When the neo-SSPX is finally regularized with Rome, how could Rome allow two of their own members to fight each other? That is to say, why would they have an Indult Mass in San Antonio (approved by Rome/ the local diocese) and an SSPX chapel down the road (approved by Rome/the local diocese)? It wouldn't happen. You can't have that kind of competition, that kind of redundancy, within the same organization. One of them would have to close, and all the parishioners would be directed to the surviving location.
The conciliar church does this all the time for practical reasons. There are only so many priests, the need is great everywhere, we all have to be reasonable, share resources, etc. Parishes close all the time once the population of the parish drops below a certain threshold. Parishes end up merging.
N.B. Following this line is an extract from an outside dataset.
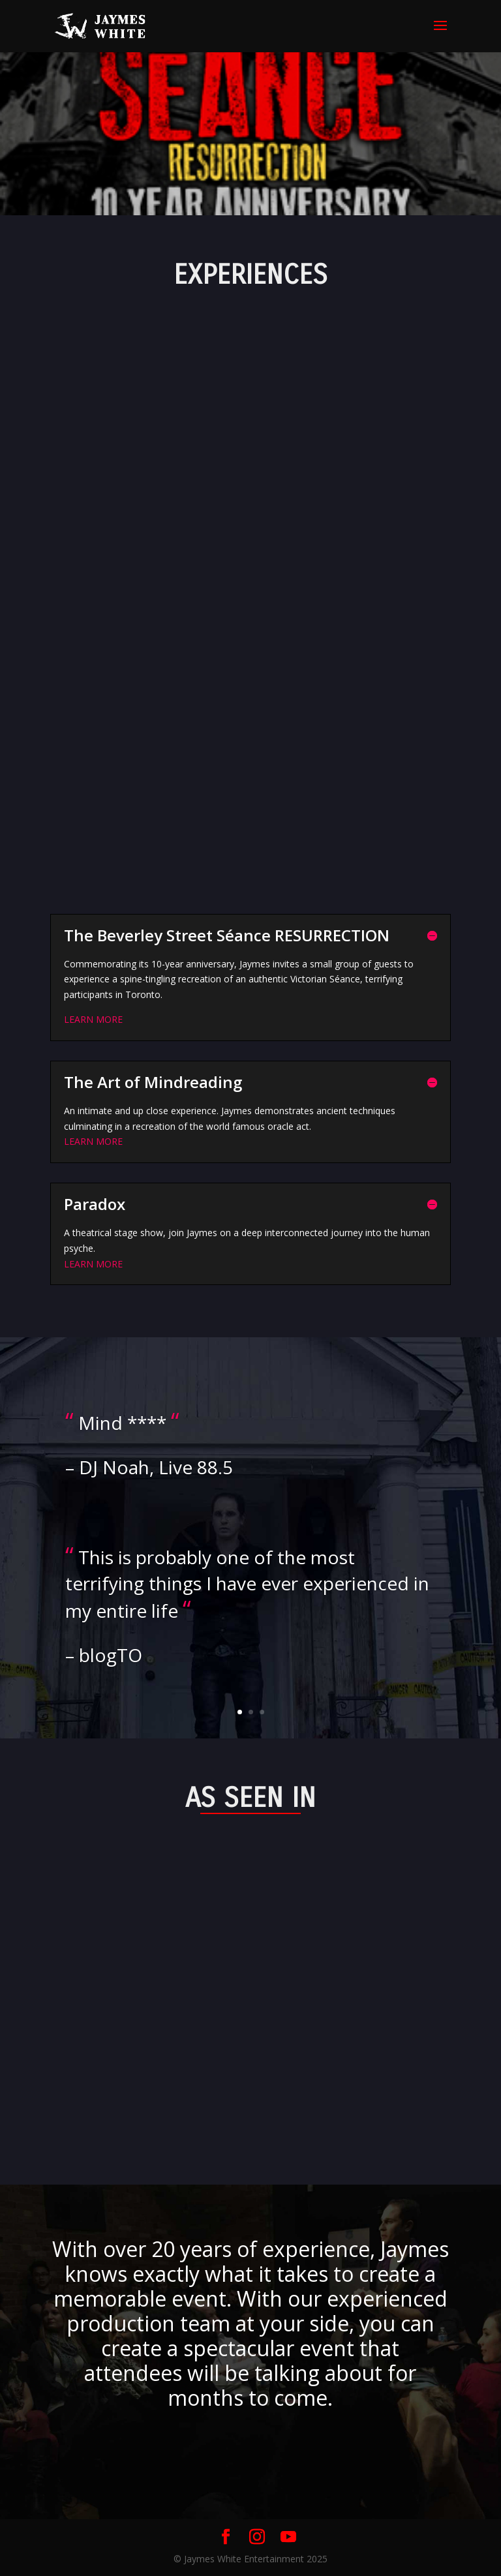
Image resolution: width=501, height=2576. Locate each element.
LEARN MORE (93, 1019)
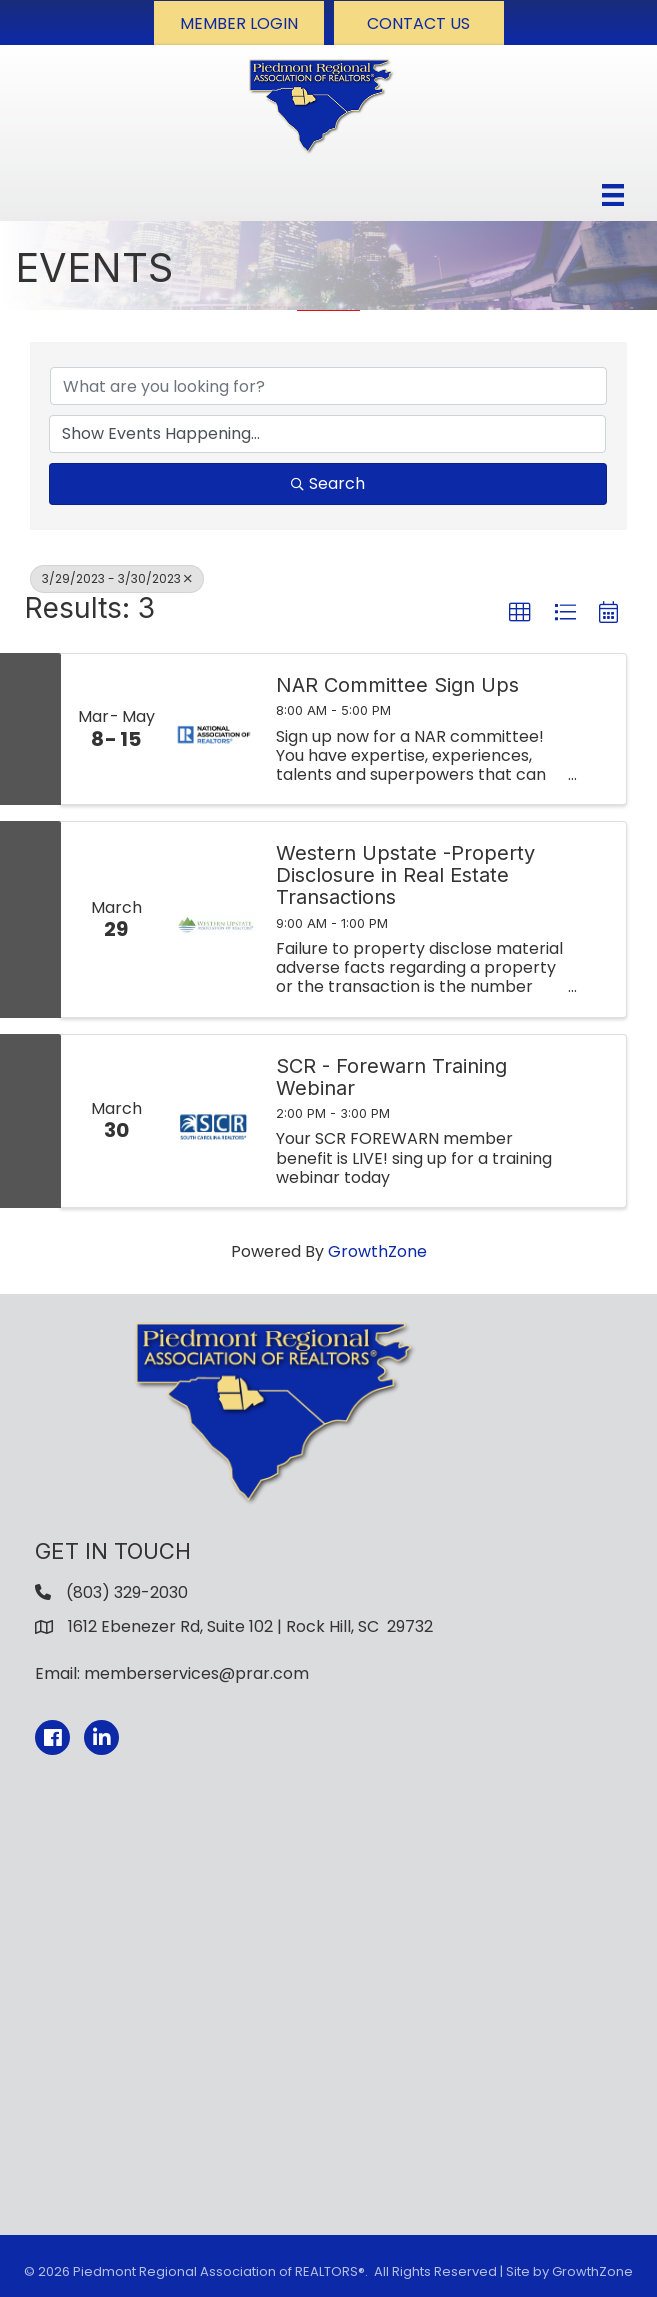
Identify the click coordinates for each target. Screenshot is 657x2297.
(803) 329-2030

And then there's the brainwashing/frog-boiling aspect. It whitens my hair to talk to people at my old SSPX chapel, which I've only been absent from for 3 years. The people say things I never thought I'd hear them say. They say attending or starting an Independent chapel is somehow disobedient, bad, schismatic -- even though that's precisely what the SSPX has been doing since the 70's. Even today, the local SSPX chapel is no more "regularized" than the little Resistance chapel close to me. The SSPX might be bigger and have more money and people, but that doesn't give them any free jurisdiction or Roman approval. They are still just a lifeboat. Hopping in a lifeboat to save your faith is NOT disobedient -- in fact it's the very essence of obedience. We must obey God rather than men.